* Work to complete:
When a record holds a picture, leave the picture out and copy everything else exactly.

= Beginning of Section =

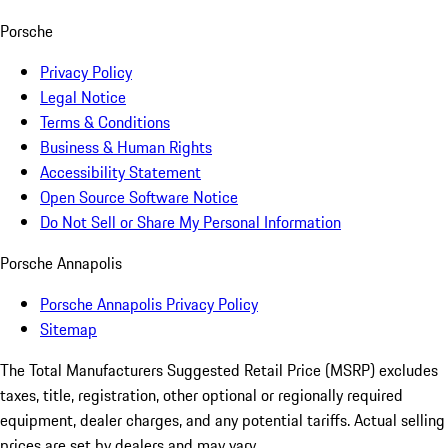
Porsche
Privacy Policy
Legal Notice
Terms & Conditions
Business & Human Rights
Accessibility Statement
Open Source Software Notice
Do Not Sell or Share My Personal Information
Porsche Annapolis
Porsche Annapolis Privacy Policy
Sitemap
The Total Manufacturers Suggested Retail Price (MSRP) excludes
taxes, title, registration, other optional or regionally required
equipment, dealer charges, and any potential tariffs. Actual selling
prices are set by dealers and may vary.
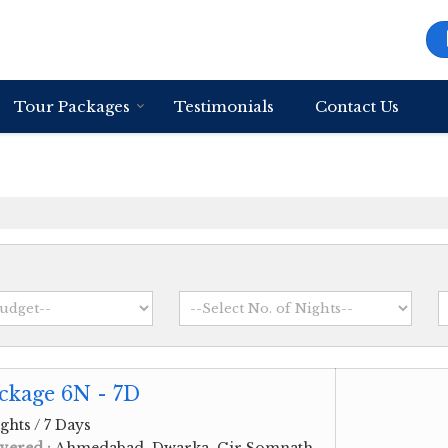
Tour Packages
Testimonials
Contact Us
ckage 6N - 7D
ghts / 7 Days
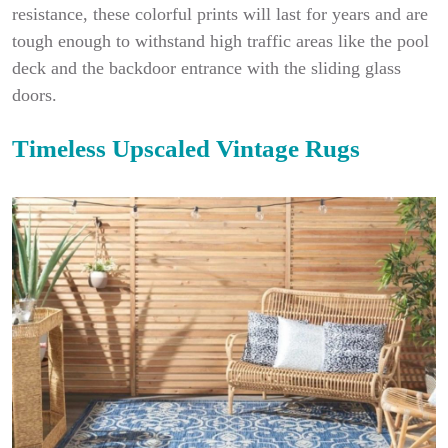
resistance, these colorful prints will last for years and are
tough enough to withstand high traffic areas like the pool
deck and the backdoor entrance with the sliding glass
doors.
Timeless Upscaled Vintage Rugs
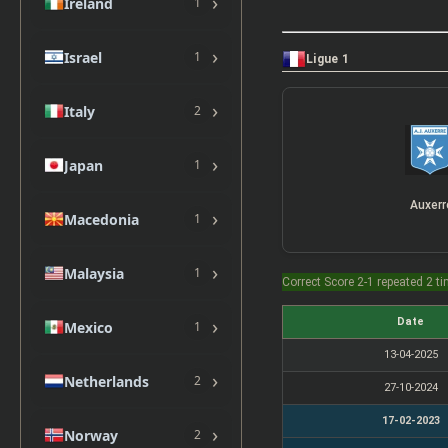
›
Ireland
1
›
Israel
1
Ligue 1
›
Italy
2
›
Japan
1
Auxerr
›
Macedonia
1
›
Malaysia
1
Correct Score 2-1 repeated 2 t
›
Date
Mexico
1
13-04-2025
›
Netherlands
2
27-10-2024
17-02-2023
›
Norway
2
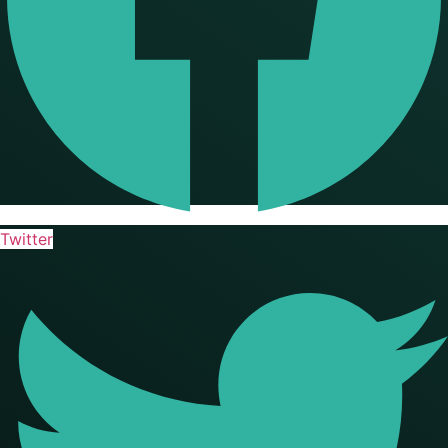
Twitter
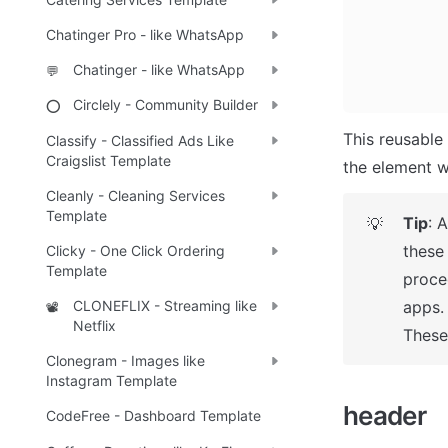
Chatinger Pro - like WhatsApp
Chatinger - like WhatsApp
💬
Circlely - Community Builder
⭕
This reusable 
Classify - Classified Ads Like
Craigslist Template
the element w
Cleanly - Cleaning Services
Template
Tip
: 
💡
these
Clicky - One Click Ordering
Template
proce
CLONEFLIX - Streaming like
apps. 
📽️
Netflix
These 
Clonegram - Images like
Instagram Template
h
eader 
CodeFree - Dashboard Template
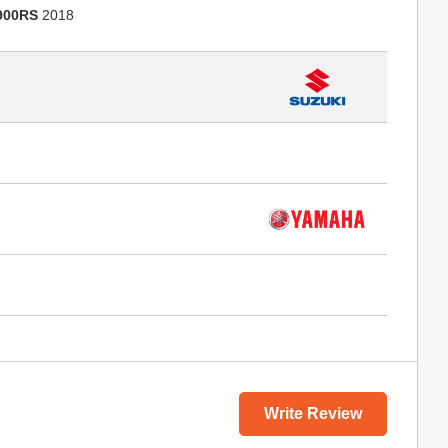
900RS
2018
Write Review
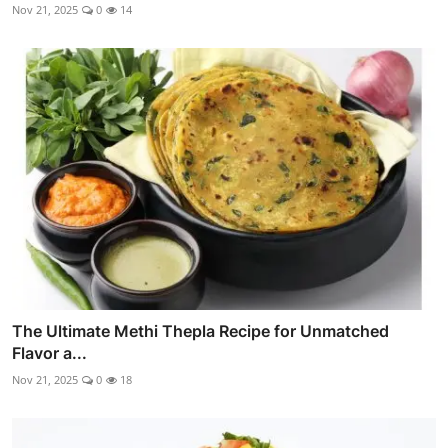
Nov 21, 2025
0
14
The Ultimate Methi Thepla Recipe for Unmatched
Flavor a...
Nov 21, 2025
0
18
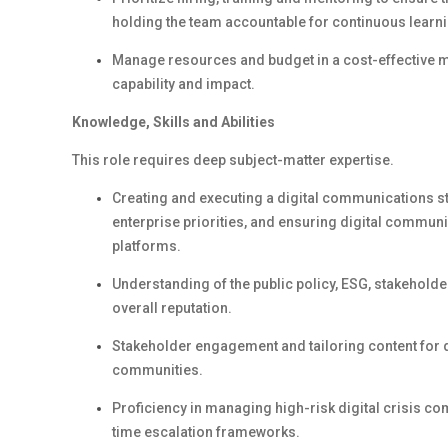
holding the team accountable for continuous learni
Manage resources and budget
in a cost-effective 
capability and impact.
Knowledge,
Skills
and Abilities
This role requires deep subject-matter
expertise
.
Creating and executing a digital communications s
enterprise priorities, and ensuring digital communi
platforms.
Understanding of the public policy, ESG, stakehol
overall
reputation
.
Stakeholder engagement and tailoring content for
communities.
Proficiency
in managing high-risk digital crisis co
time escalation frameworks.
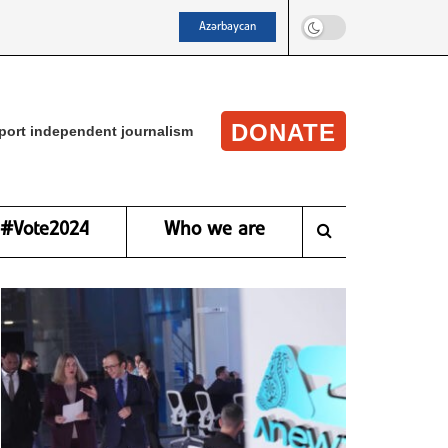
Azərbaycan
DONATE
port independent journalism
#Vote2024
Who we are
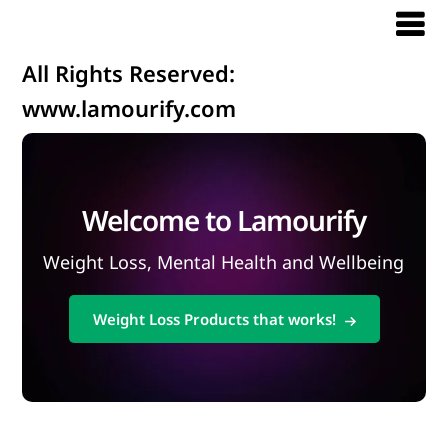
All Rights Reserved:
www.lamourify.com
Welcome to Lamourify
Weight Loss, Mental Health and Wellbeing
Weight Loss Products that works!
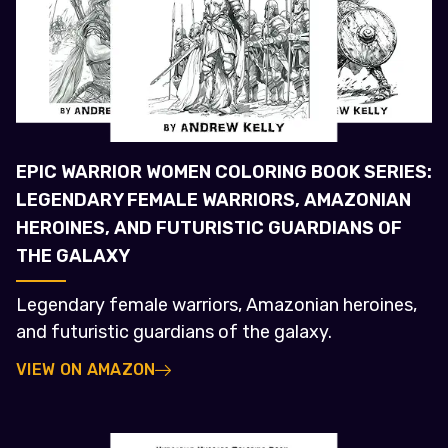
EPIC WARRIOR WOMEN COLORING BOOK SERIES:
LEGENDARY FEMALE WARRIORS, AMAZONIAN
HEROINES, AND FUTURISTIC GUARDIANS OF
THE GALAXY
Legendary female warriors, Amazonian heroines,
and futuristic guardians of the galaxy.
VIEW ON AMAZON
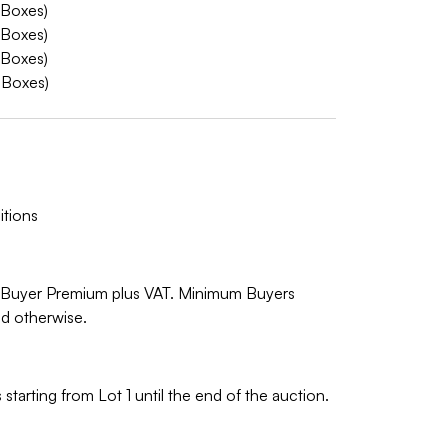
 Boxes)
 Boxes)
 Boxes)
 Boxes)
tions
% Buyer Premium plus VAT. Minimum Buyers
ed otherwise.
starting from Lot 1 until the end of the auction.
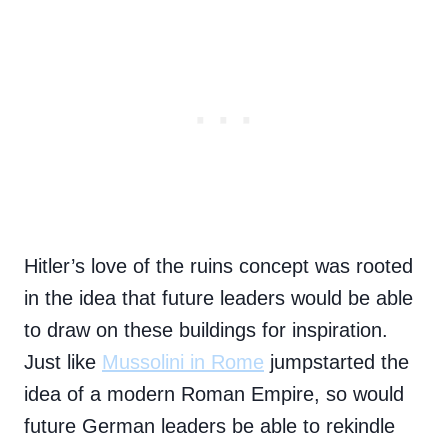
Hitler’s love of the ruins concept was rooted
in the idea that future leaders would be able
to draw on these buildings for inspiration.
Just like
Mussolini in Rome
jumpstarted the
idea of a modern Roman Empire, so would
future German leaders be able to rekindle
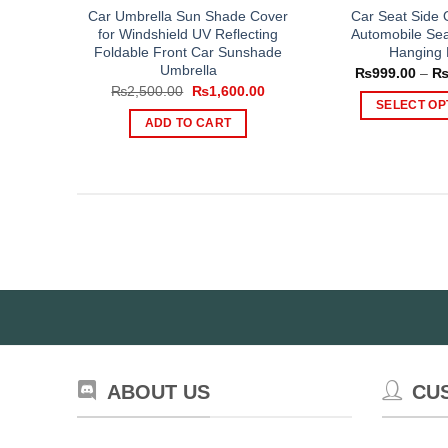
Car Umbrella Sun Shade Cover
Car Seat Side 
for Windshield UV Reflecting
Automobile Sea
Foldable Front Car Sunshade
Hanging
Umbrella
₨
999.00
–
Original
Current
₨
2,500.00
₨
1,600.00
price
price
SELECT OP
was:
is:
ADD TO CART
Th
₨2,500.00.
₨1,600.00.
pr
ha
mul
var
Th
op
ma
be
ch
on
th
ABOUT US
CU
pr
pa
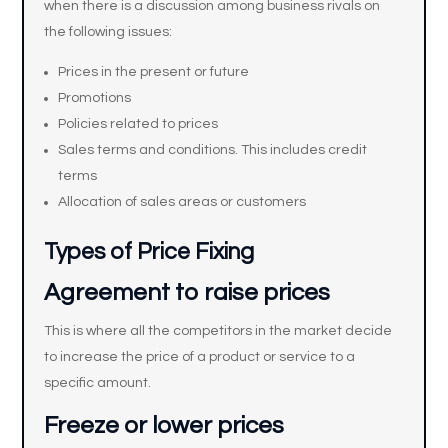
when there is a discussion among business rivals on
the following issues:
Prices in the present or future
Promotions
Policies related to prices
Sales terms and conditions. This includes credit
terms
Allocation of sales areas or customers
Types of Price Fixing
Agreement to raise prices
This is where all the competitors in the market decide
to increase the price of a product or service to a
specific amount.
Freeze or lower prices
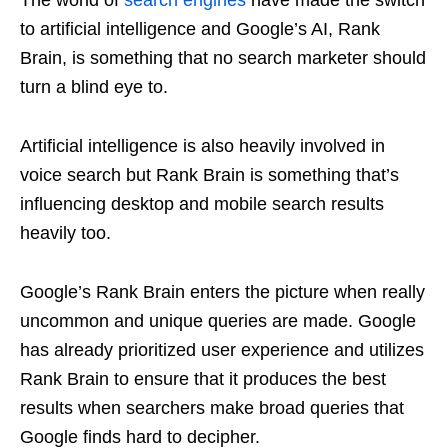
The world of
search engines
have made the switch
to artificial intelligence and Google’s AI, Rank
Brain, is something that no search marketer should
turn a blind eye to.
Artificial intelligence is also heavily involved in
voice search but Rank Brain is something that’s
influencing desktop and mobile search results
heavily too.
Google’s Rank Brain enters the picture when really
uncommon and unique queries are made. Google
has already prioritized user experience and utilizes
Rank Brain to ensure that it produces the best
results when searchers make broad queries that
Google finds hard to decipher.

= End of Section =

* Output for this task:
Porsche
Privacy Policy
Legal Notice
Terms & Conditions
Business & Human Rights
Accessibility Statement
Open Source Software Notice
Do Not Sell or Share My Personal Information
Porsche Annapolis
Porsche Annapolis Privacy Policy
Sitemap
The Total Manufacturers Suggested Retail Price (MSRP) excludes
taxes, title, registration, other optional or regionally required
equipment, dealer charges, and any potential tariffs. Actual selling
prices are set by dealers and may vary.
Tour Packages
Testimonials
Contact Us
ckage 6N - 7D
ghts / 7 Days
resistance, these colorful prints will last for years and are
tough enough to withstand high traffic areas like the pool
deck and the backdoor entrance with the sliding glass
doors.
Timeless Upscaled Vintage Rugs
›
Ireland
1
›
Israel
1
Ligue 1
›
Italy
2
›
Japan
1
Auxerr
›
Macedonia
1
›
Malaysia
1
Correct Score 2-1 repeated 2 t
›
Date
Mexico
1
13-04-2025
›
Netherlands
2
27-10-2024
17-02-2023
›
Norway
2
Twitter
Chatinger Pro - like WhatsApp
Chatinger - like WhatsApp
💬
Circlely - Community Builder
⭕
This reusable 
Classify - Classified Ads Like
Craigslist Template
the element w
Cleanly - Cleaning Services
Template
Tip
: 
💡
these
Clicky - One Click Ordering
Template
proce
CLONEFLIX - Streaming like
apps. 
📽️
Netflix
These 
Clonegram - Images like
Instagram Template
h
eader 
CodeFree - Dashboard Template
900RS
2018
Write Review
Nov 21, 2025
0
14
The Ultimate Methi Thepla Recipe for Unmatched
Flavor a...
Nov 21, 2025
0
18
holding the team accountable for continuous learni
Manage resources and budget
in a cost-effective 
capability and impact.
Knowledge,
Skills
and Abilities
This role requires deep subject-matter
expertise
.
Creating and executing a digital communications s
enterprise priorities, and ensuring digital communi
platforms.
Understanding of the public policy, ESG, stakehol
overall
reputation
.
Stakeholder engagement and tailoring content for
communities.
Proficiency
in managing high-risk digital crisis co
time escalation frameworks.
Azərbaycan
DONATE
port independent journalism
#Vote2024
Who we are
All Rights Reserved:
www.lamourify.com
Welcome to Lamourify
Weight Loss, Mental Health and Wellbeing
Weight Loss Products that works!
EPIC WARRIOR WOMEN COLORING BOOK SERIES:
LEGENDARY FEMALE WARRIORS, AMAZONIAN
HEROINES, AND FUTURISTIC GUARDIANS OF
THE GALAXY
Legendary female warriors, Amazonian heroines,
and futuristic guardians of the galaxy.
VIEW ON AMAZON
 Boxes)
 Boxes)
 Boxes)
 Boxes)
tions
% Buyer Premium plus VAT. Minimum Buyers
ed otherwise.
starting from Lot 1 until the end of the auction.
Hitler’s love of the ruins concept was rooted
in the idea that future leaders would be able
to draw on these buildings for inspiration.
Just like
Mussolini in Rome
jumpstarted the
idea of a modern Roman Empire, so would
future German leaders be able to rekindle
Car Umbrella Sun Shade Cover
Car Seat Side 
for Windshield UV Reflecting
Automobile Sea
Foldable Front Car Sunshade
Hanging
Umbrella
₨
999.00
–
Original
Current
₨
2,500.00
₨
1,600.00
price
price
SELECT OP
was:
is:
ADD TO CART
Th
₨2,500.00.
₨1,600.00.
pr
ha
mul
var
Th
op
ma
be
ch
on
th
ABOUT US
CU
pr
pa
when there is a discussion among business rivals on
the following issues:
Prices in the present or future
Promotions
Policies related to prices
Sales terms and conditions. This includes credit
terms
Allocation of sales areas or customers
Types of Price Fixing
Agreement to raise prices
This is where all the competitors in the market decide
to increase the price of a product or service to a
specific amount.
Freeze or lower prices
The world of
search engines
have made the switch
to artificial intelligence and Google’s AI, Rank
Brain, is something that no search marketer should
turn a blind eye to.
Artificial intelligence is also heavily involved in
voice search but Rank Brain is something that’s
influencing desktop and mobile search results
heavily too.
Google’s Rank Brain enters the picture when really
uncommon and unique queries are made. Google
has already prioritized user experience and utilizes
Rank Brain to ensure that it produces the best
results when searchers make broad queries that
Google finds hard to decipher.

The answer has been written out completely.